200 ANOS COM ALLAN KARDEC

  A doença do coração que o minava surdamente, pôs fim á sua robusta constituição e, como uma raio, o arrebatou ao carinho dos seus discípulos. Essa perda foi enorme para o Espiritismo, que via partir o seu fundador e mais poderoso propagandista, e submergiu em profunda consternação todos aqueles que o haviam conhecido e amado.

  Hippolyte-Leon-Denizard-Rivail - Allan Kardec – desencarnou em Paris, no dia 31 de Março de 1869, com 65 anos de idade, sucumbido pela ruptura de um aneurisma.

  Unânimes sentimentos receberam essa dolorosa notícia, daquele que, através dos tempos, refulgira como meteoro esplendente na aurora do Espiritismo.
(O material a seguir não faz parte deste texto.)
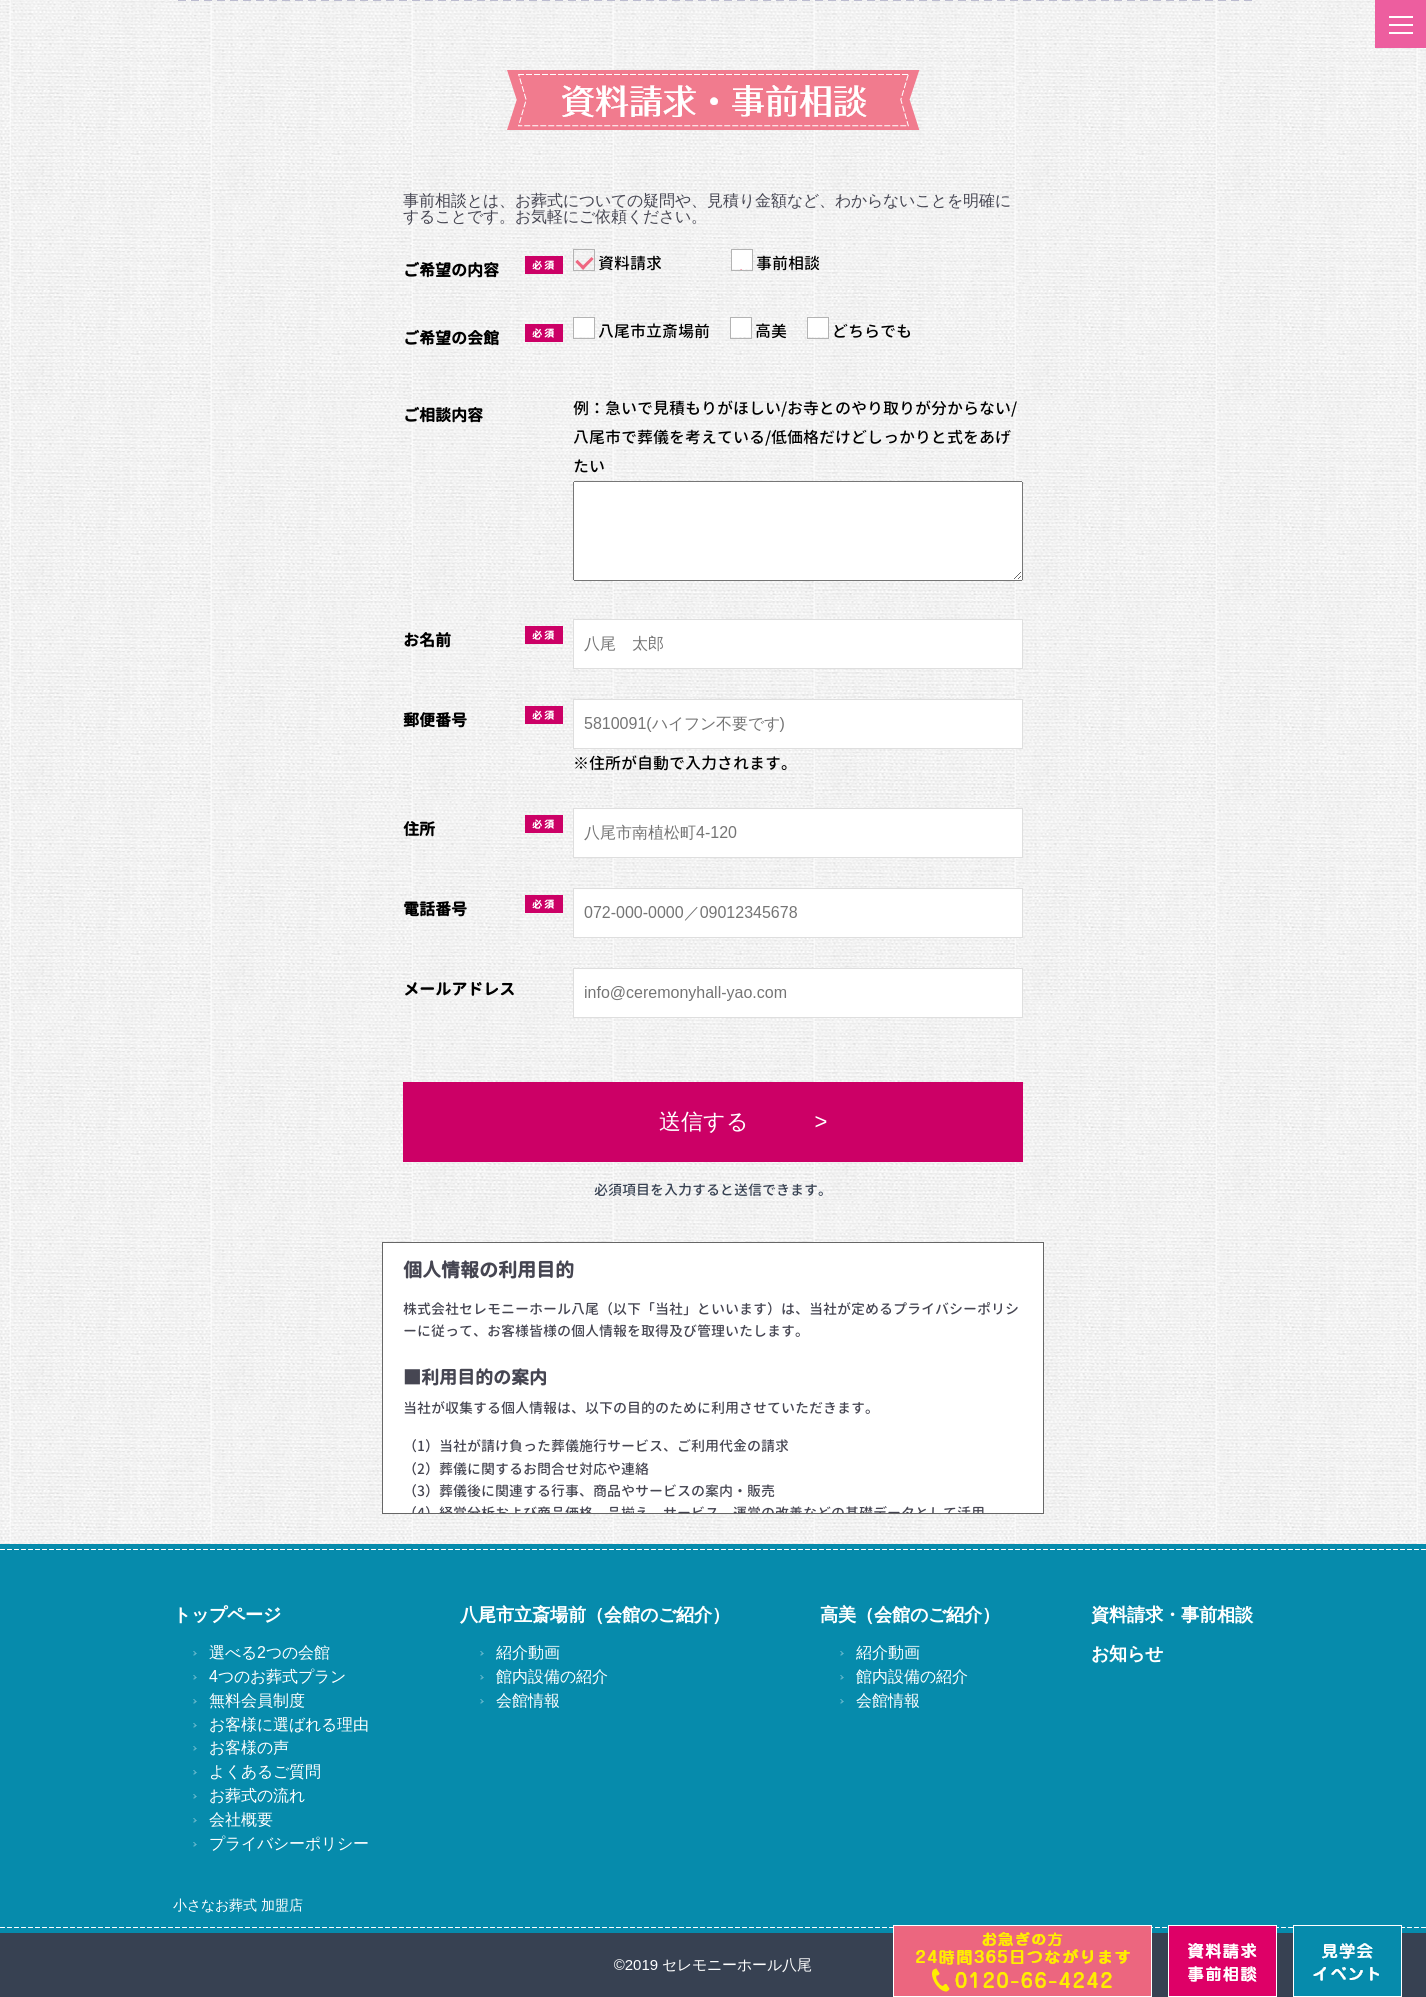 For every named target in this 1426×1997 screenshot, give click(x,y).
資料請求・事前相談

  Quatro orações proferiram-se à borda do túmulo do Mestre: a primeira pelo Sr. Levent, em nome de Sociedade Espírita de Paris; a segunda, feita pelo Sr. Camilo Flam Marion, em seguida o Sr. Alexandre Delanne, em nome dos espíritas dos centros afastados; e depois o Sr. E. Muller, em nome da família e amigos.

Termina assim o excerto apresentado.